Transformation of some idioms in the process of translating.

Many phraseological expressions singled out by V. Vinogradov as unities may reflect national features of the SL (reference to traditions, customs, events, geographical position). Being nationally distinct cannot have in the TL traditionally established equivalents or loan variants. As a result, most of them may have more than one version in the TL. It may be either a regular sense-to-sense variant (an interlinear-type translation) or an artistic literary version with the expressiveness, the picturesqueness.

There must be acknowledged at least 2 main levels of translating the national idioms:

1) the level of the interlinear rendering, i. e., sense-to-sense translation only;

2) the literary /artistic level, which not only the sense but also the expressiveness, the vividness and the aphoristic nature of the idioms should possibly be conveyed as well.

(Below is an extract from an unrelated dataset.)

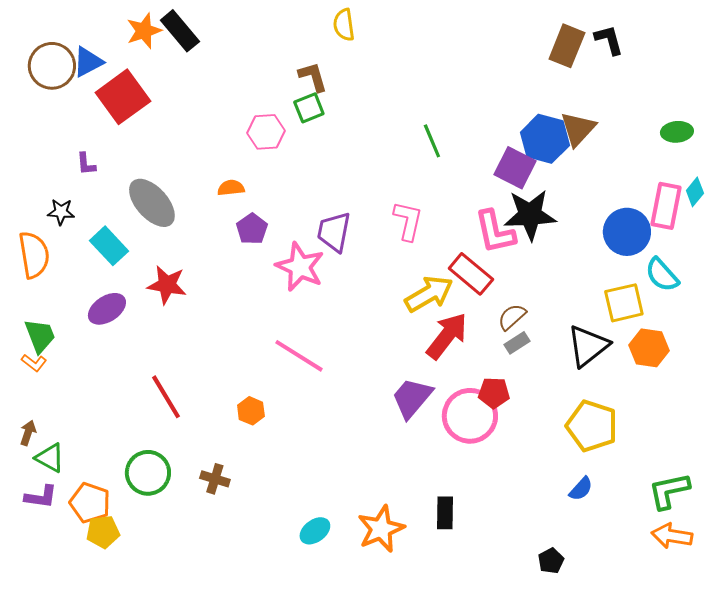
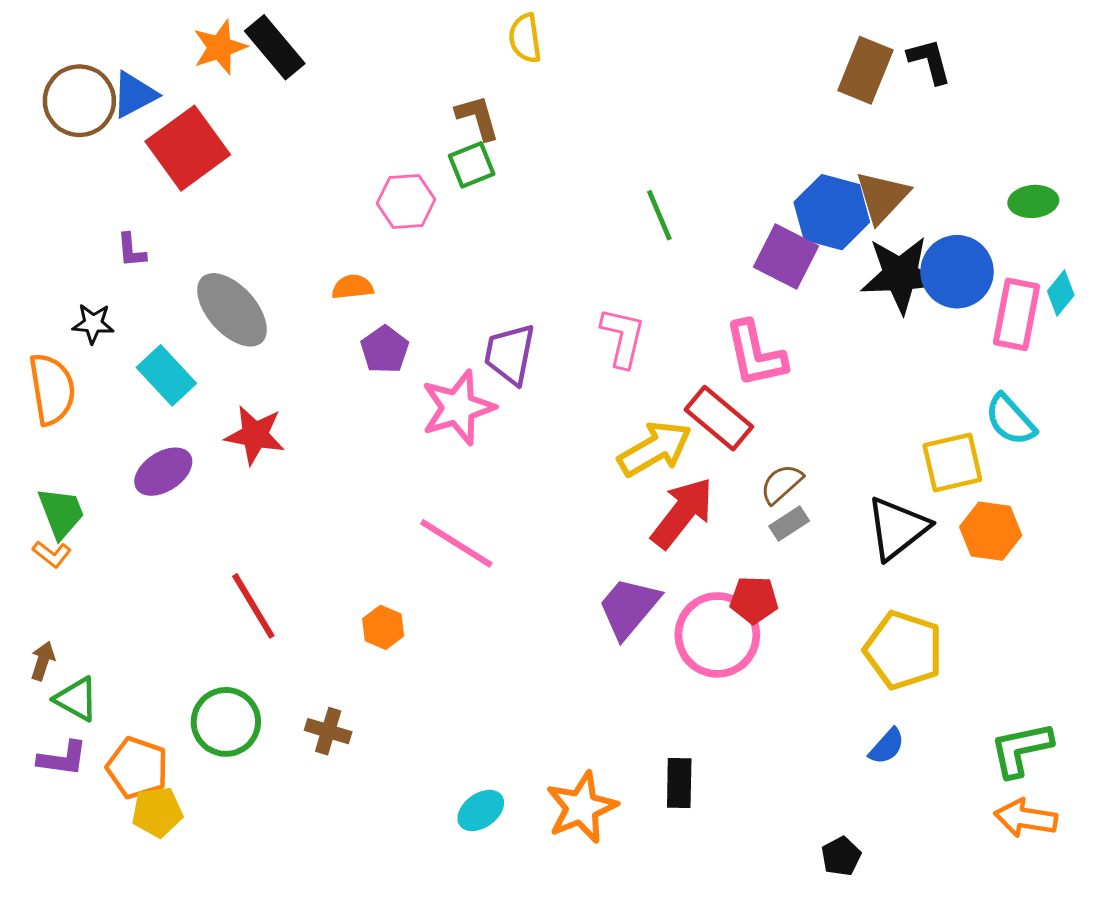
black star: (530, 215) -> (901, 275), moved
blue circle: (627, 232) -> (957, 272), moved
pink star: (300, 267) -> (458, 408), turned 30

Faithful translatoin of national idioms/phraseologisms is mostly achieved via deliberate transformations performed first at the interlinear level and then at literary level:

- he, that doesn't respect, isn't respected: хто інших не поважає - сам поваги не має; поважатимеш інших - поважатимуть і тебе; the wind cannot be prevented from blowing.

Transformations become absolutely inevitable when the English idioms contain a passive voice structure, the introductory it/there, or some other analytical constructions (with the auxiliary verbs do, does).